# [WHAT YOU ARE ASKED TO DO]
Go through the records below from the first line and print each one exactly, stopping after the line that contains "Bengálská kočka". Do not print pictures or anything past that line.

══ TASK DATA ══

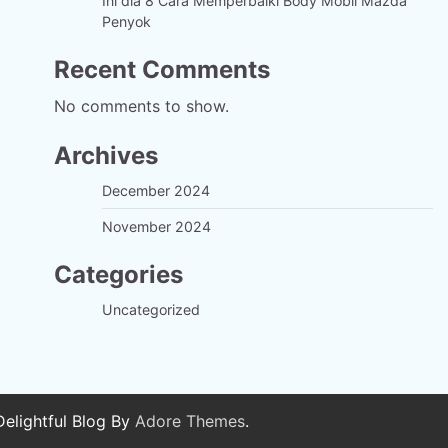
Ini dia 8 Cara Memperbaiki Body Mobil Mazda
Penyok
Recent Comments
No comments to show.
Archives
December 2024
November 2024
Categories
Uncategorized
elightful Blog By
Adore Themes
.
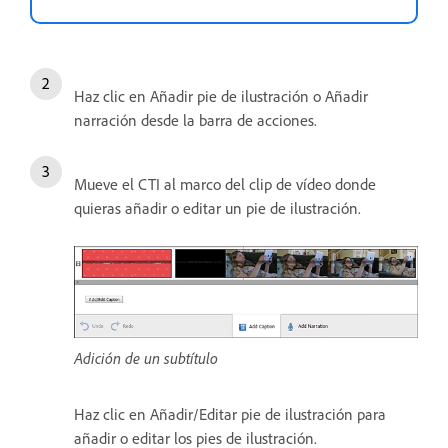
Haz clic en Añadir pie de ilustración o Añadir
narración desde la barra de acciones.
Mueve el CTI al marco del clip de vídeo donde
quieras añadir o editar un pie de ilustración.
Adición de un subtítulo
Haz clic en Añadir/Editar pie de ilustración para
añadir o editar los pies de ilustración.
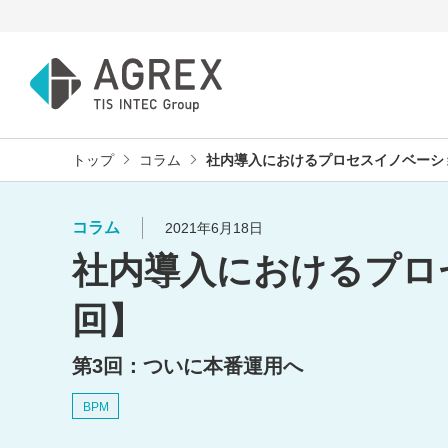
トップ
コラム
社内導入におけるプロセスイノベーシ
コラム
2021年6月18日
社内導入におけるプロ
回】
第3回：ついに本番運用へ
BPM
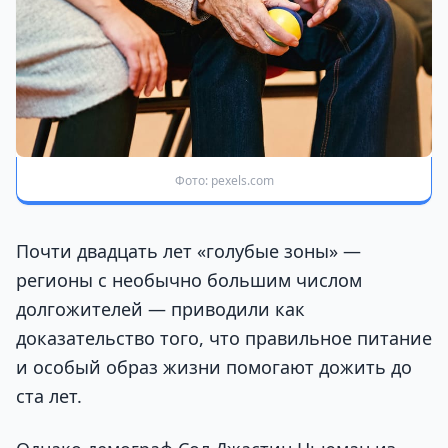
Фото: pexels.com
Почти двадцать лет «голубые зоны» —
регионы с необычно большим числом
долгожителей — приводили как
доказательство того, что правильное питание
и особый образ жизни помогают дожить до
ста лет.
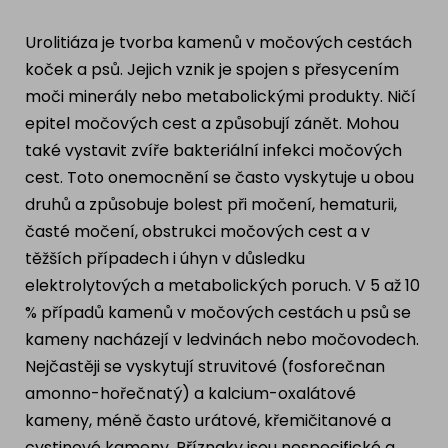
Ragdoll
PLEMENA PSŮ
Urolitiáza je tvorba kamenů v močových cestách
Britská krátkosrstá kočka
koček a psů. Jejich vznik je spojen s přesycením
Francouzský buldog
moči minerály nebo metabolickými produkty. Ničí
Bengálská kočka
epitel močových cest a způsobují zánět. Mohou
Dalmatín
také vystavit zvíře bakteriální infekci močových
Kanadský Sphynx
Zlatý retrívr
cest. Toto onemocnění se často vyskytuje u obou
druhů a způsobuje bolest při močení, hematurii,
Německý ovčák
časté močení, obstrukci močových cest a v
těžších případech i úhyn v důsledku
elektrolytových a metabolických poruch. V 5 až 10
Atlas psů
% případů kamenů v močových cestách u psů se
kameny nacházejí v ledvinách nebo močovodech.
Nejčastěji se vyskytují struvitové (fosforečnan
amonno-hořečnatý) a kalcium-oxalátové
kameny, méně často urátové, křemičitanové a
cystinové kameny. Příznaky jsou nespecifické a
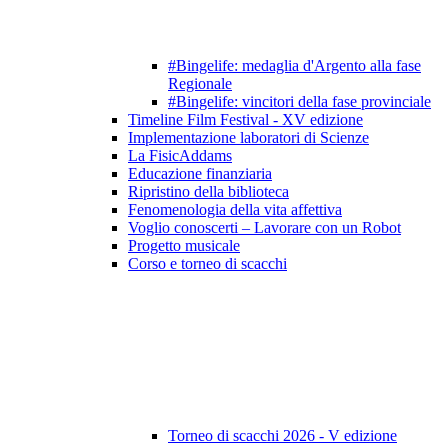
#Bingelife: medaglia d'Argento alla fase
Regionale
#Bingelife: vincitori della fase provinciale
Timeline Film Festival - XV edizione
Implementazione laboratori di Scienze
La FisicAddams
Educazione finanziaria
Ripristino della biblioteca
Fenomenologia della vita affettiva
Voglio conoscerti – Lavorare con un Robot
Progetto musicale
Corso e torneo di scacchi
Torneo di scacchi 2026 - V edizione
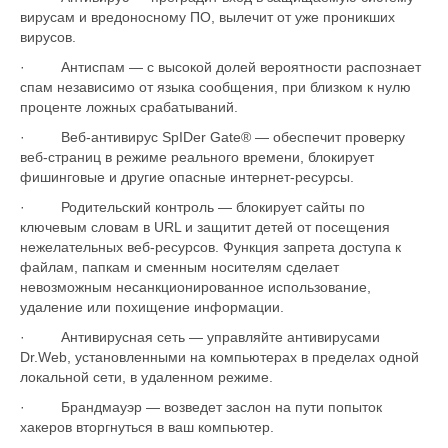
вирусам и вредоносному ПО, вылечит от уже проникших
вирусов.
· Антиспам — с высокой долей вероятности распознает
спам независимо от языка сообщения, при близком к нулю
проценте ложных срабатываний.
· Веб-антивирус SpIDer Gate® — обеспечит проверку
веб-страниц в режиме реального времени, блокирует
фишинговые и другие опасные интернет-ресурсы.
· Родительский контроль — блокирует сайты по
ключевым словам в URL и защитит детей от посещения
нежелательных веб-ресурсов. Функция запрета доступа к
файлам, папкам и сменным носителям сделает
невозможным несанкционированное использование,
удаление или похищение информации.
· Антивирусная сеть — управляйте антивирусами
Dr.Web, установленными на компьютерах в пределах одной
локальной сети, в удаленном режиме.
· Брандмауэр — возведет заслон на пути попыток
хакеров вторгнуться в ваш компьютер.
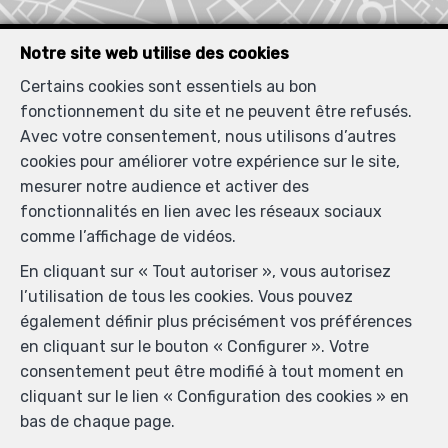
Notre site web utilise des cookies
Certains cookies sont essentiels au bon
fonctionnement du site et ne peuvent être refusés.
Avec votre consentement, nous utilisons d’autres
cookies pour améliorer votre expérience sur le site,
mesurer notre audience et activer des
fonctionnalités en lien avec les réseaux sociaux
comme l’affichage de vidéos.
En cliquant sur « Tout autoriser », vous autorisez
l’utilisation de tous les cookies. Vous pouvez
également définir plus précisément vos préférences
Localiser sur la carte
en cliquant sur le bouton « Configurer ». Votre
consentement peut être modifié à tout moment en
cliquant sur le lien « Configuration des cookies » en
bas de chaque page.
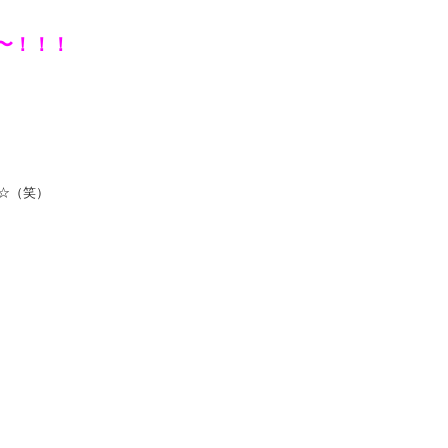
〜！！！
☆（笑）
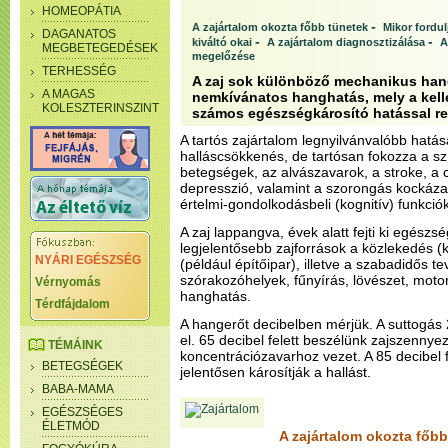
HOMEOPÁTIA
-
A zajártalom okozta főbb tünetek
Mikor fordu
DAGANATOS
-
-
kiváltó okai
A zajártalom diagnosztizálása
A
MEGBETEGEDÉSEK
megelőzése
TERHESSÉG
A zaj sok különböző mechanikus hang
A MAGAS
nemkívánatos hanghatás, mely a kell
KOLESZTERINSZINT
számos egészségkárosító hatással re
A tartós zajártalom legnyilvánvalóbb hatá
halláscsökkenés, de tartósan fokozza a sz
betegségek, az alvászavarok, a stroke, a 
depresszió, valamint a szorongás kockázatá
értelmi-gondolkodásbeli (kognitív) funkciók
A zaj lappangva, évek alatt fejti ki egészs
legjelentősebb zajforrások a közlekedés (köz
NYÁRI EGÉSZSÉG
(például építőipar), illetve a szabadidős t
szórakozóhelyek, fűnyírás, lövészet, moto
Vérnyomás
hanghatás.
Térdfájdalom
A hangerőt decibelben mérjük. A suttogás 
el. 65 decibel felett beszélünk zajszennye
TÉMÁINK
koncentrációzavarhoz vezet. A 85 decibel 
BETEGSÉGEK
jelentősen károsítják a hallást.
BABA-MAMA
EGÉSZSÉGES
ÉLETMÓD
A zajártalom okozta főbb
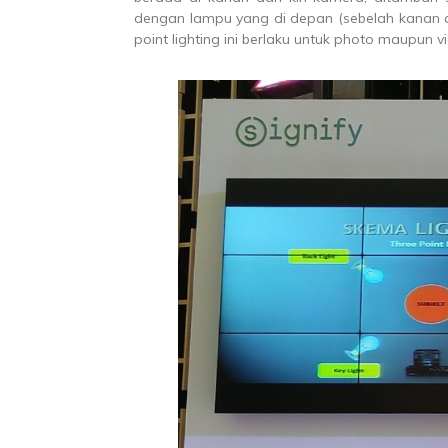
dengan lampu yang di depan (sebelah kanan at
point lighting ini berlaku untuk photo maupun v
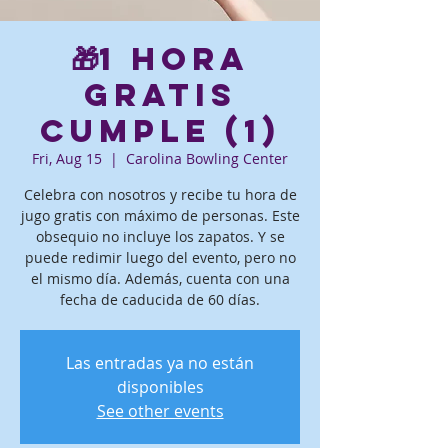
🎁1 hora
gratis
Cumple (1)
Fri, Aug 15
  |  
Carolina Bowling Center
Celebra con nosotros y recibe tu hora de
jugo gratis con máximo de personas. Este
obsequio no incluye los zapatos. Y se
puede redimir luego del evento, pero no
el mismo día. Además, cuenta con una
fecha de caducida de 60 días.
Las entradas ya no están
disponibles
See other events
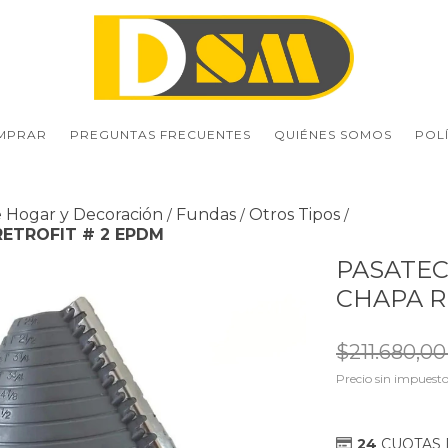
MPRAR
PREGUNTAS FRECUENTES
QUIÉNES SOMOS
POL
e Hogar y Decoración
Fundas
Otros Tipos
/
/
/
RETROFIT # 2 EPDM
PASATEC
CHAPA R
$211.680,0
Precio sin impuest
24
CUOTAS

═══

# [ANSWER BELOW]
Ini dia 8 Cara Memperbaiki Body Mobil Mazda
Penyok
Recent Comments
No comments to show.
Archives
December 2024
November 2024
Categories
Uncategorized
elightful Blog By
Adore Themes
.
Haz clic en Añadir pie de ilustración o Añadir
narración desde la barra de acciones.
Mueve el CTI al marco del clip de vídeo donde
quieras añadir o editar un pie de ilustración.
Adición de un subtítulo
Haz clic en Añadir/Editar pie de ilustración para
añadir o editar los pies de ilustración.
トップ
コラム
社内導入におけるプロセスイノベーシ
コラム
2021年6月18日
社内導入におけるプロ
回】
第3回：ついに本番運用へ
BPM
Фото: pexels.com
Почти двадцать лет «голубые зоны» —
регионы с необычно большим числом
долгожителей — приводили как
доказательство того, что правильное питание
и особый образ жизни помогают дожить до
ста лет.
Ragdoll
PLEMENA PSŮ
Urolitiáza je tvorba kamenů v močových cestách
Britská krátkosrstá kočka
koček a psů. Jejich vznik je spojen s přesycením
Francouzský buldog
moči minerály nebo metabolickými produkty. Ničí
Bengálská kočka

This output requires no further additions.